Stored data entries:

※

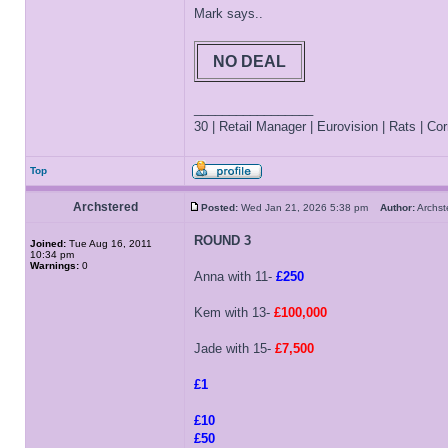
Mark says..
NO DEAL
_________________
30 | Retail Manager | Eurovision | Rats | Corr
Top
Archstered
Posted:
Wed Jan 21, 2026 5:38 pm
Author:
Archs
ROUND 3
Joined:
Tue Aug 16, 2011
10:34 pm
Warnings:
0
Anna with 11-
£250
Kem with 13-
£100,000
Jade with 15-
£7,500
£1
£10
£50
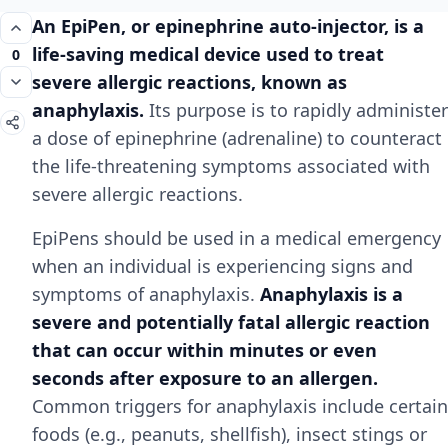
An EpiPen, or epinephrine auto-injector, is a
life-saving medical device used to treat
0
severe allergic reactions, known as
anaphylaxis.
Its purpose is to rapidly administer
a dose of epinephrine (adrenaline) to counteract
the life-threatening symptoms associated with
severe allergic reactions.
EpiPens should be used in a medical emergency
when an individual is experiencing signs and
symptoms of anaphylaxis.
Anaphylaxis is a
severe and potentially fatal allergic reaction
that can occur within minutes or even
seconds after exposure to an allergen.
Common triggers for anaphylaxis include certain
foods (e.g., peanuts, shellfish), insect stings or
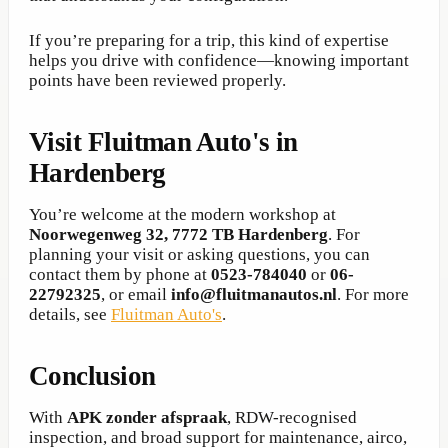
If you’re preparing for a trip, this kind of expertise
helps you drive with confidence—knowing important
points have been reviewed properly.
Visit Fluitman Auto's in
Hardenberg
You’re welcome at the modern workshop at
Noorwegenweg 32, 7772 TB Hardenberg
. For
planning your visit or asking questions, you can
contact them by phone at
0523-784040
or
06-
22792325
, or email
info@fluitmanautos.nl
. For more
details, see
Fluitman Auto's
.
Conclusion
With
APK zonder afspraak
, RDW-recognised
inspection, and broad support for maintenance, airco,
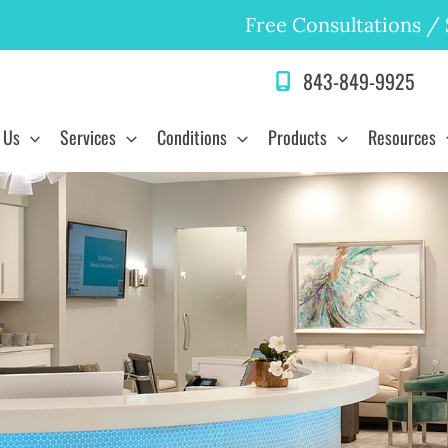
Free Consultations
/
843-849-9925
 Us
Services
Conditions
Products
Resources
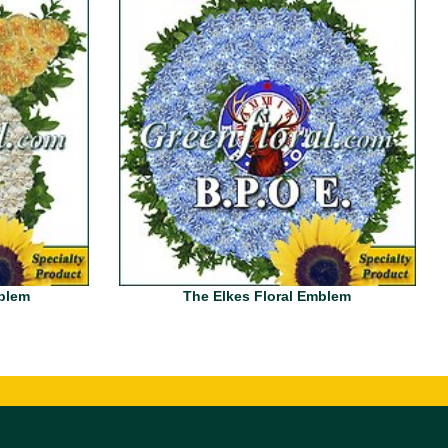
mblem
The Elkes Floral Emblem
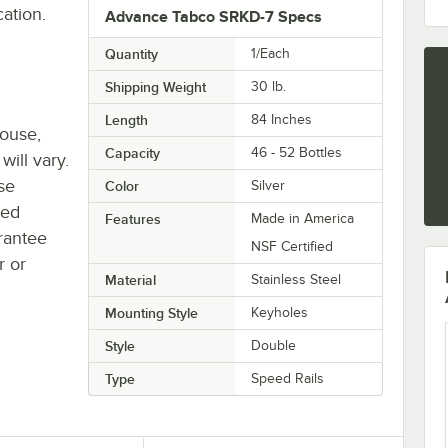
cation.
Advance Tabco SRKD-7 Specs
Quantity
1/Each
Shipping Weight
30
lb.
Length
84 Inches
house,
Capacity
46 - 52 Bottles
will vary.
se
Color
Silver
ted
Features
Made in America
rantee
NSF Certified
r or
Material
Stainless Steel
Mounting Style
Keyholes
Style
Double
Type
Speed Rails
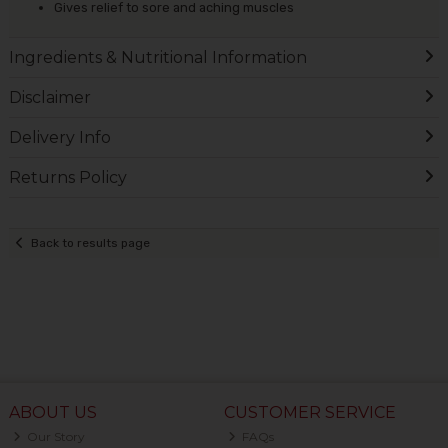
Gives relief to sore and aching muscles
Ingredients & Nutritional Information
Disclaimer
Delivery Info
Returns Policy
Back to results page
ABOUT US
CUSTOMER SERVICE
Our Story
FAQs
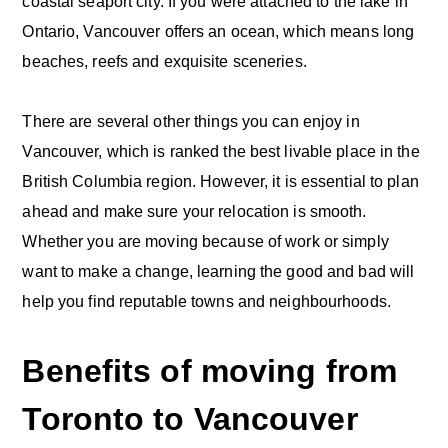
coastal seaport city. If you were attached to the lake in
Ontario, Vancouver offers an ocean, which means long
beaches, reefs and exquisite sceneries.
There are several other things you can enjoy in
Vancouver, which is ranked the best livable place in the
British Columbia region. However, it is essential to plan
ahead and make sure your relocation is smooth.
Whether you are moving because of work or simply
want to make a change, learning the good and bad will
help you find reputable towns and neighbourhoods.
Benefits of moving from
Toronto to Vancouver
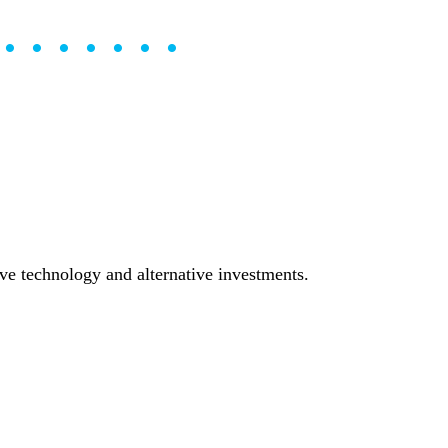
••••••••
tive technology and alternative investments.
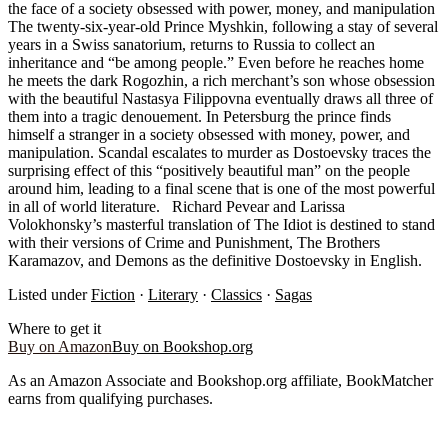
the face of a society obsessed with power, money, and manipulation
The twenty-six-year-old Prince Myshkin, following a stay of several
years in a Swiss sanatorium, returns to Russia to collect an
inheritance and “be among people.” Even before he reaches home
he meets the dark Rogozhin, a rich merchant’s son whose obsession
with the beautiful Nastasya Filippovna eventually draws all three of
them into a tragic denouement. In Petersburg the prince finds
himself a stranger in a society obsessed with money, power, and
manipulation. Scandal escalates to murder as Dostoevsky traces the
surprising effect of this “positively beautiful man” on the people
around him, leading to a final scene that is one of the most powerful
in all of world literature. Richard Pevear and Larissa
Volokhonsky’s masterful translation of The Idiot is destined to stand
with their versions of Crime and Punishment, The Brothers
Karamazov, and Demons as the definitive Dostoevsky in English.
Listed under
Fiction
·
Literary
·
Classics
·
Sagas
Where to get it
Buy on Amazon
Buy on Bookshop.org
As an Amazon Associate and Bookshop.org affiliate, BookMatcher
earns from qualifying purchases.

※

Reproduce exactly the lines above that run from the one with "If you’re preparing" to the one with "Toronto to Vancouver", both included, leaving pictures out.

If you’re preparing for a trip, this kind of expertise
helps you drive with confidence—knowing important
points have been reviewed properly.
Visit Fluitman Auto's in
Hardenberg
You’re welcome at the modern workshop at
Noorwegenweg 32, 7772 TB Hardenberg
. For
planning your visit or asking questions, you can
contact them by phone at
0523-784040
or
06-
22792325
, or email
info@fluitmanautos.nl
. For more
details, see
Fluitman Auto's
.
Conclusion
With
APK zonder afspraak
, RDW-recognised
inspection, and broad support for maintenance, airco,
Free Consultations
/
843-849-9925
 Us
Services
Conditions
Products
Resources
mblem
The Elkes Floral Emblem
cation.
Advance Tabco SRKD-7 Specs
Quantity
1/Each
Shipping Weight
30
lb.
Length
84 Inches
house,
Capacity
46 - 52 Bottles
will vary.
se
Color
Silver
ted
Features
Made in America
rantee
NSF Certified
r or
Material
Stainless Steel
Mounting Style
Keyholes
Style
Double
Type
Speed Rails
Gives relief to sore and aching muscles
Ingredients & Nutritional Information
Disclaimer
Delivery Info
Returns Policy
Back to results page
ABOUT US
CUSTOMER SERVICE
Our Story
FAQs
coastal seaport city. If you were attached to the lake in
Ontario, Vancouver offers an ocean, which means long
beaches, reefs and exquisite sceneries.
There are several other things you can enjoy in
Vancouver, which is ranked the best livable place in the
British Columbia region. However, it is essential to plan
ahead and make sure your relocation is smooth.
Whether you are moving because of work or simply
want to make a change, learning the good and bad will
help you find reputable towns and neighbourhoods.
Benefits of moving from
Toronto to Vancouver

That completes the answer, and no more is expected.